De la soledad del PP hemos pasado a la soledad del Partido Socialista en la Cámara Baja y, por ende, del Gobierno. Hace ya varias semanas que debiera haberse celebrado el pleno extraordinario, que tendrá lugar el próximo dos de julio, por iniciativa gubernamental. ¿Qué es eso de tomar la iniciativa cuando no queda más remedio? ¿Qué cobardía es esa? Pueden contarse con los dedos de una mano las veces que compareció Aznar gracias a su mayoría absoluta. Por eso siempre me pareció un presidente detestable (entre otras muchas razones, claro está). Hasta ahora, Zapatero parecía distinto. ¿Qué ha cambiado? ¿Qué les pasa a los presidentes del Gobierno de España en las segundas legislaturas?

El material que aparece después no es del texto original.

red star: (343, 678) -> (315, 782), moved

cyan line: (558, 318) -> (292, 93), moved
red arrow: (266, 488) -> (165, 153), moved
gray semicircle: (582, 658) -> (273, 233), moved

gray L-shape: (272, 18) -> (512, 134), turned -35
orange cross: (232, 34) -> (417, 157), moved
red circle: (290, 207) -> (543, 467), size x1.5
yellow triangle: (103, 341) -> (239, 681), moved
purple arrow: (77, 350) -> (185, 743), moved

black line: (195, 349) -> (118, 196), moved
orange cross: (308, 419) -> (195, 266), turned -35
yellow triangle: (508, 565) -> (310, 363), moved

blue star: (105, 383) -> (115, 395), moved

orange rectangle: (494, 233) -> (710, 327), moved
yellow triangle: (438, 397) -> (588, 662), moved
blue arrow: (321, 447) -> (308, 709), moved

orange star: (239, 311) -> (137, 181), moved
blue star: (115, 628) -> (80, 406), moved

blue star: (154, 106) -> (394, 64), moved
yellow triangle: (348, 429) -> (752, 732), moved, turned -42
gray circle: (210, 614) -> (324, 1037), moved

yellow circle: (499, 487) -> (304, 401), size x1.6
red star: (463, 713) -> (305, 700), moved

Las declaraciones de Solbes ayer en los Desayunos de TVE son, simplemente, una metedura de pata. A lo hecho, pecho. Que los 400 euros no van a solucionar la crisis estaba claro desde el momento en que la medida salió a la luz. Pero, ya que se ha consumado, defiéndase. Las formas, Pedro, son las formas. Era lo único que le faltaba al Gobierno: que el vicepresidente económico saliera en televisión y dijera que la decisión que se ha ventilado la mayor parte del superávit no va a servir de nada.

El tercero en discordia es Celestino Corbacho. Ayer anunciaba, absolutamente avergonzado -y no es para menos, aunque él no sea el responsable-, que el año que viene la tasa de paro estará más cerca del 11 que del 10%. Eso quiere decir que el número de parados aumentará en 375.000 en un año. La cifra no sería tan preocupante -entendida en el contexto en el que nos encontramos- si la actitud mostrada ayer por el Ministro de Trabajo no hubiera sido de resignación. Le faltó levantar los hombros y las palmas de las manos y decir: “¡qué le vamos a hacer!”. Este país no necesita un ministro resignado. Necesita un ministro que diga: “tal y como van las cosas puede que el año que viene haya 375.000 parados más, pero este Gobierno va a intentar evitarlo por todos los medios haciendo tal y cual cosa”.

Que el Ejecutivo no tiene en su mano la solución de la crisis es una realidad. Ahora bien, las pocas o muchas medidas que tengan que ponerse en marcha han de estar muy meditadas.

Me quedo con el comentario que un tal ‘qwerty’ hace en esta noticia en Público: “La capacidad de un gobierno para arreglar una crisis es limitada. Pero su capacidad para empeorarla es ilimitada”.

29
Abr
08

“La inflación va a bajar ya”… y bajó

Siete meses subiendo y fue decir Zapatero ayer en 59 segundos que iba a bajar ya… que bajó. Ya podía haber abierto la boca antes.

Bromas aparte, descansos así en la subida de los precios calman un poco la situación de cara a un futuro económico cada día más incierto.